Exercise aim - Please copy out the entries exactly, skipping any pictures.

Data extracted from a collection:
......
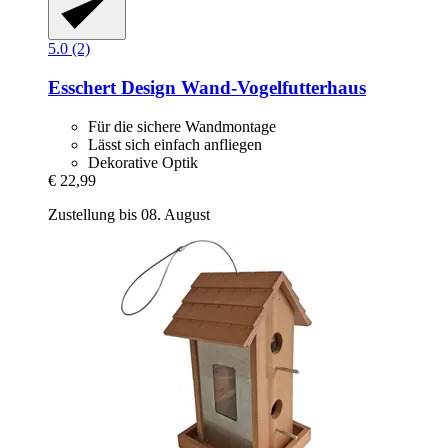
5.0 (2)
Esschert Design
Wand-​Vogelfutterhaus
Für die sichere Wandmontage
Lässt sich einfach anfliegen
Dekorative Optik
€ 22,99
Zustellung bis 08. August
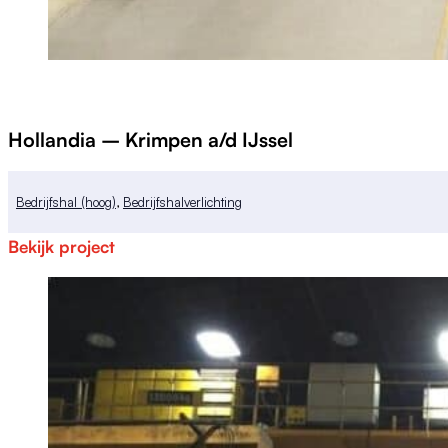
Hollandia – Krimpen a/d IJssel
Bedrijfshal (hoog)
,
Bedrijfshalverlichting
Bekijk project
......
Task result -
5.0 (2)
Esschert Design
Wand-​Vogelfutterhaus
Für die sichere Wandmontage
Lässt sich einfach anfliegen
Dekorative Optik
€ 22,99
Zustellung bis 08. August
Hollandia – Krimpen a/d IJssel
Bedrijfshal (hoog)
,
Bedrijfshalverlichting
Bekijk project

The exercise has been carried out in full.